The Christian in me wails at the alienation of all this though. What is technically possible is not necessarily desirable. As Jeff Goldblum (as Ian Malcolm) so famously said in Jurassic Park - "Your scientists were so preoccupied with whether or not they could, they didn't stop to think if they should." So what if we can build billions of cars? Should we? Should we design a lifestyle around them that alienates us from each other, drives the poor to the edges of vast suburban sprawl, and creates an even more individualistic self-centred mindset than the modernism since the industrial revolution? For if I do not have to walk past 'those people' on my way to the Metro, but can just drive past them and up into my individual driveway - will I ever meet 'those people'? Those other, inconvenient, awkward types that stretch my social capacities and make me remember there are actually others out there?
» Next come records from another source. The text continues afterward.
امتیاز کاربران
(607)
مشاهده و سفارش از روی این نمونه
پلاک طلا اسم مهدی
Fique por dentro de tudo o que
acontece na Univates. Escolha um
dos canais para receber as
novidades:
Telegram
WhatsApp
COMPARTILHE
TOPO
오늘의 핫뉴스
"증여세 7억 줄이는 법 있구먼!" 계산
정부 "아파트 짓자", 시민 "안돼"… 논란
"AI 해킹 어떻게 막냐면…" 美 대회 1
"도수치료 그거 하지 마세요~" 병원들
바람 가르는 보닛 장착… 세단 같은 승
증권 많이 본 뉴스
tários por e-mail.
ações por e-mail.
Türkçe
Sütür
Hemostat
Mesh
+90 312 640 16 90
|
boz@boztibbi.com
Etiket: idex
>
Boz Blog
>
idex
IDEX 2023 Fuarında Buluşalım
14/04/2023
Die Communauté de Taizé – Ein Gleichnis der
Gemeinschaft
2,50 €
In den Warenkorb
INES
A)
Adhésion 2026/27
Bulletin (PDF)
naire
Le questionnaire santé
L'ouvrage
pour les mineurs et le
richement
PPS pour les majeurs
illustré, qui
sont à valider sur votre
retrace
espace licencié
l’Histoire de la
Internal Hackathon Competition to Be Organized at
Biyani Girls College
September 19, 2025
People with needs and quirks and different views to mine? Let alone what just driving everywhere does to our sense of place, of belong to a community. That's why I still say - REZONE! Let's ask our governments to consider how we might rezone around a local town square. And if these things do not even exist where we are - how can we rezone a master plan that enables them to emerge from the natural attrition rate as older homes are demolished? https://eclipsenow.wordpress.com/rezone/
That's just ONE area of discussion.
The other? IF civilisation doesn't collapse but morphs into a Bright Green population decline past 2050 - what does post-growth economics look like in a world where the population could decline from 9 or 10 billion back to 8, 7, or 6 billion by 2100? https://earth4all.life/news/press-release-global-population-could-peak-below-9-billion-in-2050s/
How can we inhabit the virtual places of our lives online in a more meaningful, truly connected way without damaging our mental health or political processes? I'm thinking of "Social Dilemma" on Netflix and the role of social media in our lives. Let alone the intoxicating powers of AI - and the dangers of that as well.
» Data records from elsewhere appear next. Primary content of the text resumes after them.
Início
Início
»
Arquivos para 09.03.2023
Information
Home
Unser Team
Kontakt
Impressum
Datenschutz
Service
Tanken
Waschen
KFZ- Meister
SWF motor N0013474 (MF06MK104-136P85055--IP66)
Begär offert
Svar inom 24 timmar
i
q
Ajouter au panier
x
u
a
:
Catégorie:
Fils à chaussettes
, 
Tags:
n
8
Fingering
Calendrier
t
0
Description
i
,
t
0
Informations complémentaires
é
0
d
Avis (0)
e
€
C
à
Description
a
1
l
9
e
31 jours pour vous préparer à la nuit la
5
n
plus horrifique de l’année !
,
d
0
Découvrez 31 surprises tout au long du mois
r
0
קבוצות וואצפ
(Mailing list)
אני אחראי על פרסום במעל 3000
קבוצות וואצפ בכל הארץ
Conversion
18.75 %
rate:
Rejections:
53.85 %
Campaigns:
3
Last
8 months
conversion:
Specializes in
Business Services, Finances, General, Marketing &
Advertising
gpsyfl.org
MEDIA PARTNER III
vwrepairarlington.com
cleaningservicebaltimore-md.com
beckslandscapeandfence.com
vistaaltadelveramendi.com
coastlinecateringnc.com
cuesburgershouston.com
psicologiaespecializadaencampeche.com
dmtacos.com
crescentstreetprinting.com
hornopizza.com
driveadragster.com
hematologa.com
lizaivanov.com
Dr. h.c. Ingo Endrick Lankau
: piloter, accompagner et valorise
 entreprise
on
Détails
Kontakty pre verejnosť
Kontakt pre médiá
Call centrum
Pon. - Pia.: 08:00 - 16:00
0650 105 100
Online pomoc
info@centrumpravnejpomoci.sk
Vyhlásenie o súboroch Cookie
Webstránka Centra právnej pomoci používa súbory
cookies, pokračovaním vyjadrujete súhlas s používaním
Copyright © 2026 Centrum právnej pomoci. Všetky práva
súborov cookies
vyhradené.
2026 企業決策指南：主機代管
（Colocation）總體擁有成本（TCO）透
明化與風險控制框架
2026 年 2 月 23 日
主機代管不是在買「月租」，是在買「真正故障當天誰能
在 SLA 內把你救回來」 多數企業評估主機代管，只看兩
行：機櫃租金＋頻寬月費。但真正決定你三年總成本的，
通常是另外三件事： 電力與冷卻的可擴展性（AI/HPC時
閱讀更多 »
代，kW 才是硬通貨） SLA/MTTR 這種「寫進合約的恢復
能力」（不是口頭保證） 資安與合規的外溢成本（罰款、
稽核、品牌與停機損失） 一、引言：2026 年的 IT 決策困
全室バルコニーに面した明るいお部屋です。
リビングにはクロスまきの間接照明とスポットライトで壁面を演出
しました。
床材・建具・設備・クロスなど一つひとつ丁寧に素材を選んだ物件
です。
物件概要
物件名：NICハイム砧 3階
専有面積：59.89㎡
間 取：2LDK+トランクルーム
Complicated times to live purposefully!
Several years ago I wrote a novel, “Metanoia : a short history of the 21st Century” (available on lulu.com), which has proved quite prescient, so far. My epidemic happened in 2020 (novel written in the 2000s) and actually killed people, unlike the scamdemic. Whether the coming decline is gradual or sudden, it will provoke precisely what you are calling for - small, self sufficient communities that have the spiritual and material resources to survive the deluge. In that sense it may be a good thing, an evolutionary forcing, freed from the suffocating burden of a sclerotic and corrupted “empire” of materialism, relativism and nihilism.